BEGIN EXTRACTED MATERIAL
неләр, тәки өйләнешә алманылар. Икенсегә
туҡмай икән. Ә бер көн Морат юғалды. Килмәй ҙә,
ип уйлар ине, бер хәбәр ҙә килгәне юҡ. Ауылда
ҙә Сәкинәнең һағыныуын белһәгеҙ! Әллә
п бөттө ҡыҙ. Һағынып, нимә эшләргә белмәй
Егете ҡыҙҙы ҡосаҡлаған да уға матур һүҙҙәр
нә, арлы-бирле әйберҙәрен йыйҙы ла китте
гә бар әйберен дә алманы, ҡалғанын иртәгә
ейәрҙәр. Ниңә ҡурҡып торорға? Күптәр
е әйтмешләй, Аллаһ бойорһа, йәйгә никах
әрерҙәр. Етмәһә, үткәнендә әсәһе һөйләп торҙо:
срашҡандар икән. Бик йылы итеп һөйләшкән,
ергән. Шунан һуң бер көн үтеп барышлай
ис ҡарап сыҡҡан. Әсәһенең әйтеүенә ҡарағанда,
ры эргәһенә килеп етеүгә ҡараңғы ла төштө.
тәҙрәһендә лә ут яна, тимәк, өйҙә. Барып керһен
END EXTRACTED MATERIAL
BEGIN EXTRACTED MATERIAL
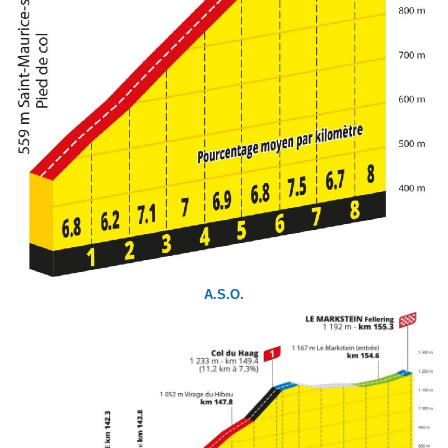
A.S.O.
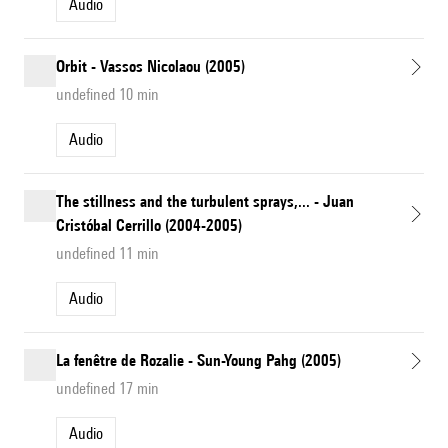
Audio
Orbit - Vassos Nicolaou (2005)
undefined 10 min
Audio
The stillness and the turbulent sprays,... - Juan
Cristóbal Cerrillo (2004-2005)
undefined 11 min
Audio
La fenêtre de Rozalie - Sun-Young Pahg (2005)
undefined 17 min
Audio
END EXTRACTED MATERIAL
BEGIN EXTRACTED MATERIAL
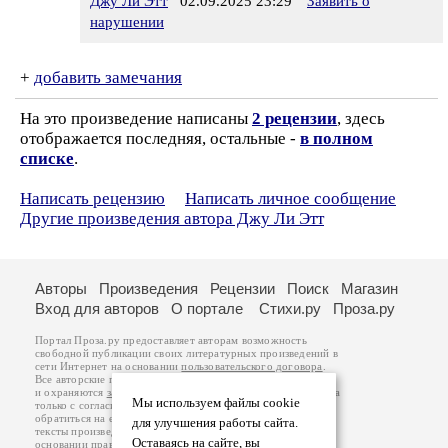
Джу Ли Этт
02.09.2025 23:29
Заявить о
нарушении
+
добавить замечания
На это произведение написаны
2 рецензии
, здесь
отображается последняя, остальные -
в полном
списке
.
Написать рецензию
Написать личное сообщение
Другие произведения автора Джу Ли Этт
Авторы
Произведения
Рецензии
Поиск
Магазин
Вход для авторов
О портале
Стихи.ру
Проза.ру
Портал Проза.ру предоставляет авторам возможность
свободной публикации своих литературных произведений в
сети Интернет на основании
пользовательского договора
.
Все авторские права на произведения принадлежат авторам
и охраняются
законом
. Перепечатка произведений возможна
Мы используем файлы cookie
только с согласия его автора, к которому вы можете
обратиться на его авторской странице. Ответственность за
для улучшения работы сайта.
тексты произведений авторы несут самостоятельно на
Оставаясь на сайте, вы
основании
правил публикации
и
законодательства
END EXTRACTED MATERIAL
WHAT YOU WILL DO:
Whenever the word "Написать" appears in a line of the listing, report that line.

ANSWER:
Написать рецензию
Написать личное сообщение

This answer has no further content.